Seismic waves exhibit fascinating, nonintuitive behaviours in the presence of anisotropy. Seismic anisotropy refers to the characteristic of materials, such as shale-dominated clastics, where the seismic velocity changes with direction of wave propagation. We explore wave-propagation phenomena and their effects on seismic imaging of complex-structure exploration targets below anisotropic strata.

Fig. 01

The sideslip effect has been well documented to cause lateral movement of the seismic wavefront and therefore creating lateral-position errors on seismic data (e.g., Dellinger, 1991; Isaac and Lawton, 1999; Vestrum et al, 1999). A previously overlooked seismic-imaging effect is the reflection-point smear that occurs when the lateral-position error changes with offset. This smear effect blurs edges of seismic events-especially if those events are below a shallow-dipping clastic overburden-which can obscure fault truncations on exploration targets.
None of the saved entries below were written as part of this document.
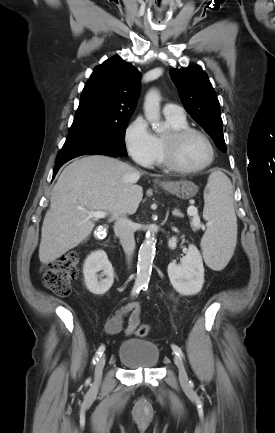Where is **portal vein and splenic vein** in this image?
<instances>
[{
  "instance_id": "18ae733b",
  "label": "portal vein and splenic vein",
  "mask_w": 275,
  "mask_h": 433,
  "mask_svg": "<svg viewBox=\"0 0 275 433\" xmlns=\"http://www.w3.org/2000/svg\"><path fill=\"white\" fill-rule=\"evenodd\" d=\"M86 213L88 214V216L90 218H95V219H102L108 215L107 212H105V211H87L86 210ZM187 214L193 218V220H192L193 225L196 228H200L201 224H200V218L198 215L197 208H195L194 206H190L187 209Z\"/></svg>"
}]
</instances>
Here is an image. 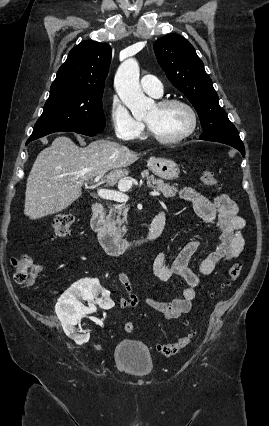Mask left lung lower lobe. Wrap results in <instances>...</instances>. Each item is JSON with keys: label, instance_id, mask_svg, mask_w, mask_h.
I'll list each match as a JSON object with an SVG mask.
<instances>
[{"label": "left lung lower lobe", "instance_id": "1", "mask_svg": "<svg viewBox=\"0 0 269 426\" xmlns=\"http://www.w3.org/2000/svg\"><path fill=\"white\" fill-rule=\"evenodd\" d=\"M199 139L200 140H207V141H215V142H220V143L230 145V146L236 148L237 150H239L241 152V154L243 156H245L244 144H243L242 140L240 139L239 134L219 136V137L210 138V139L200 136Z\"/></svg>", "mask_w": 269, "mask_h": 426}]
</instances>
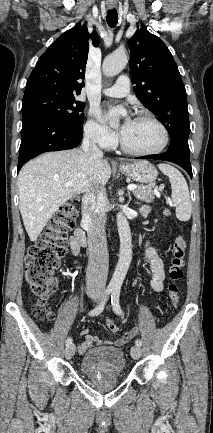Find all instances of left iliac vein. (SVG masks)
I'll return each mask as SVG.
<instances>
[{
	"label": "left iliac vein",
	"mask_w": 213,
	"mask_h": 433,
	"mask_svg": "<svg viewBox=\"0 0 213 433\" xmlns=\"http://www.w3.org/2000/svg\"><path fill=\"white\" fill-rule=\"evenodd\" d=\"M131 356L135 360L141 357V349L139 346L135 345L131 348Z\"/></svg>",
	"instance_id": "obj_1"
}]
</instances>
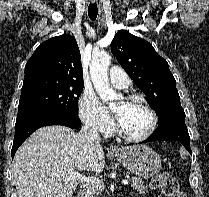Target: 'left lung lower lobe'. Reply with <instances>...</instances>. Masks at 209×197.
<instances>
[{
    "label": "left lung lower lobe",
    "mask_w": 209,
    "mask_h": 197,
    "mask_svg": "<svg viewBox=\"0 0 209 197\" xmlns=\"http://www.w3.org/2000/svg\"><path fill=\"white\" fill-rule=\"evenodd\" d=\"M178 141L192 154L190 137L185 124V115L173 116L159 123L154 133L143 142L151 141Z\"/></svg>",
    "instance_id": "obj_1"
}]
</instances>
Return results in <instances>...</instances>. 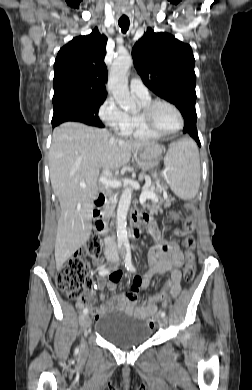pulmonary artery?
Here are the masks:
<instances>
[{
    "label": "pulmonary artery",
    "instance_id": "1",
    "mask_svg": "<svg viewBox=\"0 0 252 390\" xmlns=\"http://www.w3.org/2000/svg\"><path fill=\"white\" fill-rule=\"evenodd\" d=\"M130 91L137 98L145 99L150 96L147 87L139 78H132L130 80Z\"/></svg>",
    "mask_w": 252,
    "mask_h": 390
}]
</instances>
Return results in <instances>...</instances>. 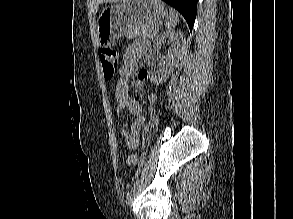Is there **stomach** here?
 <instances>
[{
	"label": "stomach",
	"mask_w": 293,
	"mask_h": 219,
	"mask_svg": "<svg viewBox=\"0 0 293 219\" xmlns=\"http://www.w3.org/2000/svg\"><path fill=\"white\" fill-rule=\"evenodd\" d=\"M167 17L162 0H123L104 8L97 19L98 43L105 47L123 37L133 25L158 22Z\"/></svg>",
	"instance_id": "obj_1"
}]
</instances>
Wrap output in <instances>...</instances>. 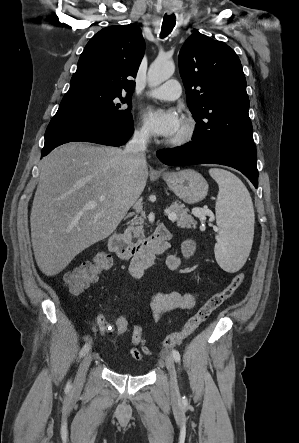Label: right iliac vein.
Returning a JSON list of instances; mask_svg holds the SVG:
<instances>
[{"label": "right iliac vein", "mask_w": 299, "mask_h": 443, "mask_svg": "<svg viewBox=\"0 0 299 443\" xmlns=\"http://www.w3.org/2000/svg\"><path fill=\"white\" fill-rule=\"evenodd\" d=\"M93 359L92 353H88L82 360L78 372L75 377L74 386L76 389H80L85 380L86 372L88 370V367Z\"/></svg>", "instance_id": "right-iliac-vein-1"}]
</instances>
Even though the smear effect was not fully understood until recently (Isaac and Lawton, 2000; Vestrum, 2002), TTI anisotropic depth migration, when applied prestack, has corrected the smear for years. Forward-model data examples and a previously published dataset from Blackstone, Alberta (Grey et al, 2002), show the anisotropic smear and illustrate how anisotropic depth migration can reduce these effects on the final migrated image.
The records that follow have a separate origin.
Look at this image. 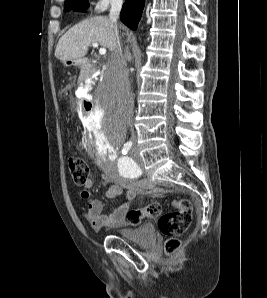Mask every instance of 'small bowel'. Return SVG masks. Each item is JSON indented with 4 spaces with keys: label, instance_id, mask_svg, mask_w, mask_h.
Here are the masks:
<instances>
[{
    "label": "small bowel",
    "instance_id": "small-bowel-1",
    "mask_svg": "<svg viewBox=\"0 0 267 298\" xmlns=\"http://www.w3.org/2000/svg\"><path fill=\"white\" fill-rule=\"evenodd\" d=\"M106 181L111 184L107 191V198L113 199L116 196H121L125 190L126 201L119 205L113 212L109 214L103 213V203L91 197L90 188L93 185L92 180H89L80 193L82 199L86 201V209L84 217L88 221L90 227L94 231H99L102 228H119L125 225V217L130 207V201L136 196L138 186L120 176L108 174Z\"/></svg>",
    "mask_w": 267,
    "mask_h": 298
}]
</instances>
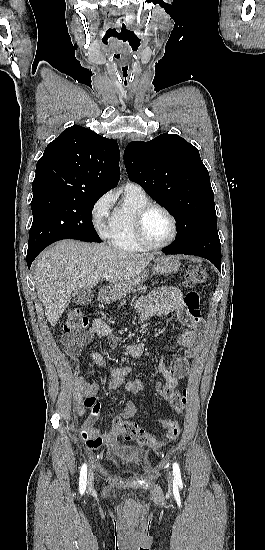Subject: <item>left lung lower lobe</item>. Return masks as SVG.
Here are the masks:
<instances>
[{
	"mask_svg": "<svg viewBox=\"0 0 265 550\" xmlns=\"http://www.w3.org/2000/svg\"><path fill=\"white\" fill-rule=\"evenodd\" d=\"M162 251L169 255V254H189V255H196L203 258H206L210 260L217 268L221 271V256H217L213 253L208 252H191V251H183L175 247L174 245L167 246L162 249Z\"/></svg>",
	"mask_w": 265,
	"mask_h": 550,
	"instance_id": "1",
	"label": "left lung lower lobe"
}]
</instances>
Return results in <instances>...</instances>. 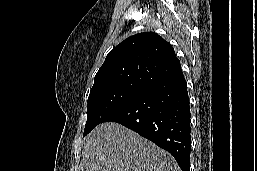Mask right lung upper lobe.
<instances>
[{
    "label": "right lung upper lobe",
    "instance_id": "obj_1",
    "mask_svg": "<svg viewBox=\"0 0 257 171\" xmlns=\"http://www.w3.org/2000/svg\"><path fill=\"white\" fill-rule=\"evenodd\" d=\"M181 70L173 47L154 32L133 35L107 55L95 75L93 88L110 84L150 87Z\"/></svg>",
    "mask_w": 257,
    "mask_h": 171
}]
</instances>
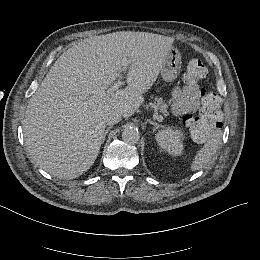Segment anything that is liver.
Returning a JSON list of instances; mask_svg holds the SVG:
<instances>
[{"label":"liver","instance_id":"6515ba94","mask_svg":"<svg viewBox=\"0 0 260 260\" xmlns=\"http://www.w3.org/2000/svg\"><path fill=\"white\" fill-rule=\"evenodd\" d=\"M174 38L119 31L86 38L64 52L32 95L22 121L30 161L60 179H74L94 164L111 111L132 116L166 63ZM131 64L127 86L106 89ZM100 132H96L98 124Z\"/></svg>","mask_w":260,"mask_h":260}]
</instances>
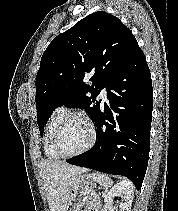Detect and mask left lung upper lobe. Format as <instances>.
Returning a JSON list of instances; mask_svg holds the SVG:
<instances>
[{
	"instance_id": "1",
	"label": "left lung upper lobe",
	"mask_w": 178,
	"mask_h": 211,
	"mask_svg": "<svg viewBox=\"0 0 178 211\" xmlns=\"http://www.w3.org/2000/svg\"><path fill=\"white\" fill-rule=\"evenodd\" d=\"M137 45L131 30L105 11L88 15L55 37L43 53L36 76L40 134L53 110L62 105L85 109L95 121L101 111V100L95 97ZM88 79L92 85L84 83Z\"/></svg>"
}]
</instances>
Improved understanding of anisotropic wave phenomena explains the improvements we see in imaging complex geologic structures with 3D data volumes with the application of anisotropic depth migration. More accurate position of structures and more detail in the thrusted imbricates aids the interpretation of fault-block compartmentalization of the reservoir in an area with duplexing and lateral-ramp features (see Figure 1).
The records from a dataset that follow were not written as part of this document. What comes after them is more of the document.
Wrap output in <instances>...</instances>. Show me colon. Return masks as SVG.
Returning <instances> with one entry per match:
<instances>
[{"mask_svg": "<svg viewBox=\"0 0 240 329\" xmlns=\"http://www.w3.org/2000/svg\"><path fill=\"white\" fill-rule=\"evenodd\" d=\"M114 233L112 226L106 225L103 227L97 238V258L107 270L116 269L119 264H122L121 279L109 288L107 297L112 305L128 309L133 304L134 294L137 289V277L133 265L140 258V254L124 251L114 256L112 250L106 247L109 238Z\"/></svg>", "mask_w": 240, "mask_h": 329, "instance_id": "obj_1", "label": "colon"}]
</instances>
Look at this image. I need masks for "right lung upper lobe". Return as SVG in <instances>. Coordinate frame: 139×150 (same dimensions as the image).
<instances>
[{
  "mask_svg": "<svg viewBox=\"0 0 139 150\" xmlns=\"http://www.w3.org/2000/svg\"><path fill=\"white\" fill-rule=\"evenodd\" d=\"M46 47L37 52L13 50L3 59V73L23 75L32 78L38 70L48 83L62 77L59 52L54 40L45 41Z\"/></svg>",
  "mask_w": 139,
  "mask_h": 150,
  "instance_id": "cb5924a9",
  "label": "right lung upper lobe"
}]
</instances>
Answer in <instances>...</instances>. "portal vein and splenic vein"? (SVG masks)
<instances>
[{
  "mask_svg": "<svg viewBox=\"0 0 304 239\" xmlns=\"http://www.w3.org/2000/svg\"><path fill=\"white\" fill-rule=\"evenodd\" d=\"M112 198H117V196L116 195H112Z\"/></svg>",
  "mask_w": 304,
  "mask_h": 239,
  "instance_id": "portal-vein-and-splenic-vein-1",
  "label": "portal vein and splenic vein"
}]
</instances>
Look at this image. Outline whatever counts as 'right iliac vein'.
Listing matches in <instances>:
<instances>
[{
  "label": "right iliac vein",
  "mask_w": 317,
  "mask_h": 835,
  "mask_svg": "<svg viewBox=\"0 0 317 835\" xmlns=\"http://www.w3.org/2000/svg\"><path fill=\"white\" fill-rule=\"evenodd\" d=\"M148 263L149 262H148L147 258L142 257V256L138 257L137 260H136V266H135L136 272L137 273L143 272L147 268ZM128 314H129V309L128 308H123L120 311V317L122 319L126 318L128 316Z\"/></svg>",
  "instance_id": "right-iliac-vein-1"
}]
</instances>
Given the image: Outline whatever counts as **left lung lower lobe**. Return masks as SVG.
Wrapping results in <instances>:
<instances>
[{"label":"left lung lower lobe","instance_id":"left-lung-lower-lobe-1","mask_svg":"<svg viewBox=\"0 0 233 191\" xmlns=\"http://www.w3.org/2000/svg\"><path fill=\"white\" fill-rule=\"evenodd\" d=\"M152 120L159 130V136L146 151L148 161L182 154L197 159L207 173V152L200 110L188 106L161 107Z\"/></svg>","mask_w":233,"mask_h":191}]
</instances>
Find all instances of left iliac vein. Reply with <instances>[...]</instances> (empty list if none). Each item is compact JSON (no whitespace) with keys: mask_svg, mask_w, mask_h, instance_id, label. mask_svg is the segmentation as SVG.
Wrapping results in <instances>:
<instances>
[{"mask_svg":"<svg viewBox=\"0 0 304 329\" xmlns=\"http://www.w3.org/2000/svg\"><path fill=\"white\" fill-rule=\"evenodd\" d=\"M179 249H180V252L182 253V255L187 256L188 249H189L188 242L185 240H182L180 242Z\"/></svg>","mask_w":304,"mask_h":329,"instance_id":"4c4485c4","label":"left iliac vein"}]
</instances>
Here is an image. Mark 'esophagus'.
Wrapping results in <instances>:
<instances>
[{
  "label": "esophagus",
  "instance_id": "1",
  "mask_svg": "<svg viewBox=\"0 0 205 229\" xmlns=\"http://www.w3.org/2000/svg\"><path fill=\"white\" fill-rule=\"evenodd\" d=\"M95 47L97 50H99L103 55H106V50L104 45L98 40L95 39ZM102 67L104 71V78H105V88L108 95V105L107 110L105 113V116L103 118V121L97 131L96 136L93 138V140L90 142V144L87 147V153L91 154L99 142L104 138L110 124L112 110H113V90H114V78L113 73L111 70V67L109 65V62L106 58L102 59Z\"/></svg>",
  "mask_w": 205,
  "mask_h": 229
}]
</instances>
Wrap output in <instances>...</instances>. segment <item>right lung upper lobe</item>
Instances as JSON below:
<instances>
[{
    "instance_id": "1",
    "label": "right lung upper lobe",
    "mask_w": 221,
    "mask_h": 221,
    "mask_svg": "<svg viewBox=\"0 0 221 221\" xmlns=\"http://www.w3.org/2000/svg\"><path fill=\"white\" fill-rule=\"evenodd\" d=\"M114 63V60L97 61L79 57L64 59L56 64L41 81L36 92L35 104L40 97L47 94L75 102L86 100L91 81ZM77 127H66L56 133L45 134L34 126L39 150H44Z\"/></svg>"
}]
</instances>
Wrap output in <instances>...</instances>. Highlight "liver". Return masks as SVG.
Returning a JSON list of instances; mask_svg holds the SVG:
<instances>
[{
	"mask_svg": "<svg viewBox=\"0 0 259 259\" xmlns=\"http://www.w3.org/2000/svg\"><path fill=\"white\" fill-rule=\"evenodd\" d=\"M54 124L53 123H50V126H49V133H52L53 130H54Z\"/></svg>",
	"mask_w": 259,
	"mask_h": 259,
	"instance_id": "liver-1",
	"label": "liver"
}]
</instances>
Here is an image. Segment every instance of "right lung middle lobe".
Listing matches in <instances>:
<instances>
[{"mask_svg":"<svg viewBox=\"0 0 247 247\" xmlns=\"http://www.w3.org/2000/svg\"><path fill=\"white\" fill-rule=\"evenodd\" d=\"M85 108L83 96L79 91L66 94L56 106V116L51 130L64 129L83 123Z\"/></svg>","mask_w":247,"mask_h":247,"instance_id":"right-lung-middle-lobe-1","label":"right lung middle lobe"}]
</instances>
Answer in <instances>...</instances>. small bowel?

Through a detailed discussion punctuated with complex-structure data examples, we will investigate a variety of cases where anisotropy problems exist, the potential solutions to these problems, and the effectiveness of these solutions in each case.

Fig. 02
Figure: Slices from the 3D ADM volume. Seismic amplitude is mapped in grayscale and the velocities are mapped in colour overlay


Robert W. Vestrum has a B.Sc. in Geophysics from the University of Alberta and an M.Sc. from the University of Calgary in 1994. His thesis on elastic anisotropy won best M.Sc. thesis in Geology and Geophysics for his graduating year.

Following three years of work in complex-structure imaging at Shell Canada, Rob went on to the University of Calgary in 1997 to begin PhD studies and to work on the problem of imaging below dipping anisotropic strata. He worked with Kelman on developing their 2D anisotropic depth migration and model-building software for four years before moving on to Veritas GeoServices to pursue 3D anisotropic depth migration.

Recognition for his work in anisotropic depth migration includes CSEG Best Paper, Honorable Mention for Best Paper in Geophysics, two awards for papers at the CSEG convention, and, most recently, the SEG's J. Clarence Karcher Award for significant contributions to science by a young Geophysicist.